How does one avoid being a bad writer? Presumably, most people visiting or subscribing to this site needn’t concern themselves with being accused of high crimes against the English language, but allow me to make a distinction between poor writing and bad writing.
Poor writing is lazy, careless writing, an attempt to communicate without adequate preparation or care. It is writing replete with passive construction, limp verbs, leaden clichés, mixed metaphors, dangling participles and misplaced modifiers, and other enemies of clear prose.
Without vigilance, we are all vulnerable — we can easily produce any one of these errors, and perhaps more than one, in a single article or essay or short story. But poor writing is a multiplicity of such mistakes, and it is a sin of omission rather than one of commission: We might commit all these transgressions because we don’t know or recognize them.
Bad writing is more of a challenge, because it is a sin of commission: You have to make an effort to write badly — though it is easier to achieve than you might think, because many very accomplished, intelligent people do so.
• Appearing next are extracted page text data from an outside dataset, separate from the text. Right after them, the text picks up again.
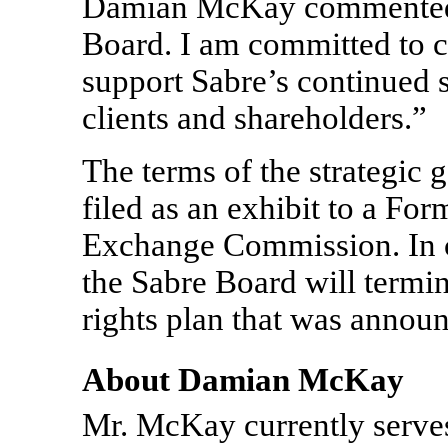
Damian McKay commented: “
Board. I am committed to c
support Sabre’s continued s
clients and shareholders.”
The terms of the strategic
filed as an exhibit to a Fo
Exchange Commission. In c
the Sabre Board will termi
rights plan that was annou
About Damian McKay
Mr. McKay currently serve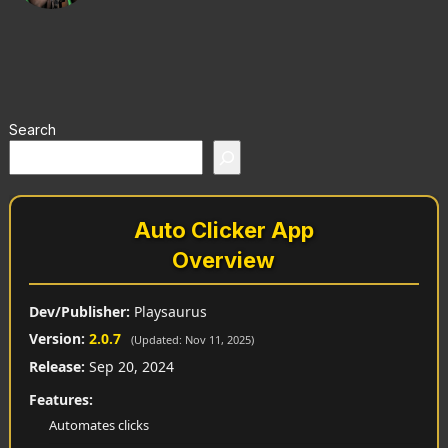
Search
Auto Clicker App
Overview
Dev/Publisher:
Playsaurus
Version:
2.0.7
(Updated: Nov 11, 2025)
Release:
Sep 20, 2024
Features:
Automates clicks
How does one manage to join such exalted company?
Bad writing is that which demonstrates a surfeit of intention. (Translation: Bad writing happens when you try too hard.) Forty years ago, S. Leonard Rubenstein, now a professor emeritus at Pennsylvania State University, wrote “If a man intends to impress someone, his work will not be clear, because he does not intend clarity: he intends to impress.”
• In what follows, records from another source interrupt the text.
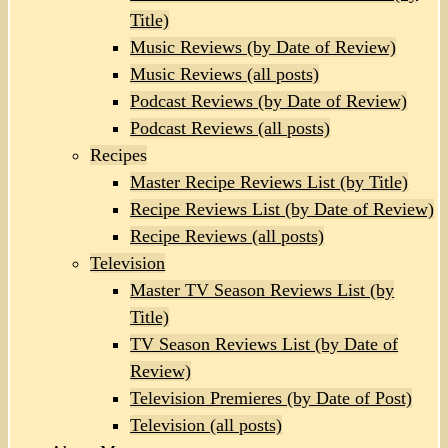
Title)
Music Reviews (by Date of Review)
Music Reviews (all posts)
Podcast Reviews (by Date of Review)
Podcast Reviews (all posts)
Recipes
Master Recipe Reviews List (by Title)
Recipe Reviews List (by Date of Review)
Recipe Reviews (all posts)
Television
Master TV Season Reviews List (by
Title)
TV Season Reviews List (by Date of
Review)
Television Premieres (by Date of Post)
Television (all posts)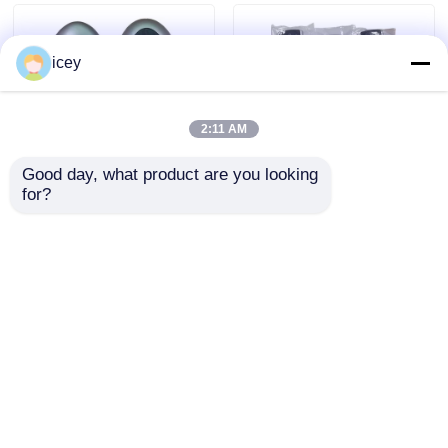
icey
2:11 AM
Good day, what product are you looking 
for?
2024-2025 Hyundai
2009-2014 TL Smart
Tuscon FOB Smart
Remote Key Fob 3+1
Key 4+1 Button
bottons FSK313.8mhz
433MHz ID4A 95440-
/ PCF7945A / HITAG 2
Send Inquiry
Send Inquiry
N9500 Proximity
/ 46 CHIP / FCC ID:
Remote Key
M3N5WY8145 /
HON66
Home
About Us
Contact Us
Desktop Site
Sitemap
Privacy Policy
And that is when writing often goes bad: Writers let their desire to demonstrate erudition, artistry, or cleverness — acceptable in small doses — overwhelm their effort to communicate. We see it in academic and technical writing, laden with polysyllabic prose and complicated and extensive sentence construction that obfuscates rather than opens our eyes. We see it in lay nonfiction, when arguments fight themselves, explanations leave us more confused than before, and overwrought overwriting leaves us overwhelmed. We see it in fiction, when novelists and short story writers belabor their narrative with contrived constructions and purple prose.
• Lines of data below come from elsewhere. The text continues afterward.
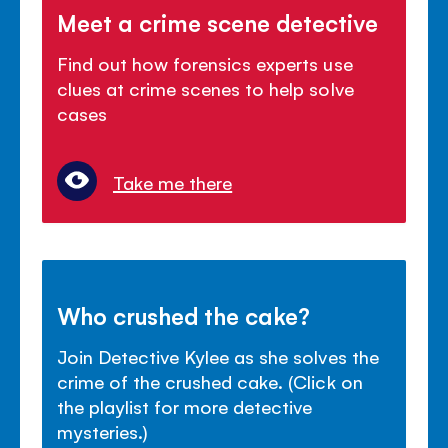
Meet a crime scene detective
Find out how forensics experts use
clues at crime scenes to help solve
cases
Take me there
Who crushed the cake?
Join Detective Kylee as she solves the
crime of the crushed cake. (Click on
the playlist for more detective
mysteries.)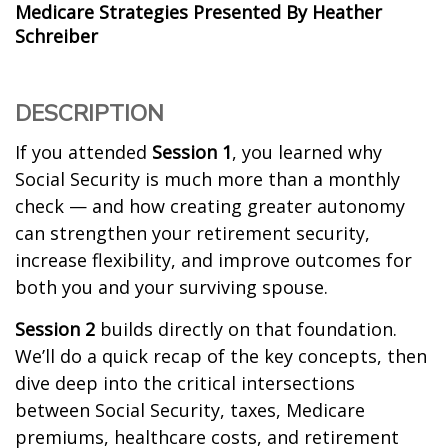
Medicare Strategies Presented By Heather
Schreiber
DESCRIPTION
If you attended
Session 1
, you learned why
Social Security is much more than a monthly
check — and how creating greater autonomy
can strengthen your retirement security,
increase flexibility, and improve outcomes for
both you and your surviving spouse.
Session 2
builds directly on that foundation.
We’ll do a quick recap of the key concepts, then
dive deep into the critical intersections
between Social Security, taxes, Medicare
premiums, healthcare costs, and retirement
Here are some tips on avoiding the pitfalls of bad writing:
1. Be Fresh
The purpose of metaphor and simile is to evoke recognition by comparison or allusion. Write these analogies to aid your readers with your clarity of vision, not to serve your ego, and avoid clichés.
2. Be Clear
When drafting expository fiction or nonfiction, record your voice as you spontaneously describe a scene or explain a procedure, transcribe your comments, and base your writing on the transcription, revising only to select more vivid verbs and more precise nouns and to seek moderation in adverbs and adjectives.
3. Be Active
Use the passive voice judiciously.
4. Be Concise
5. Be Thorough
Accept that writing is the easy part; it’s the revision that makes or breaks your project — and requires most of your effort.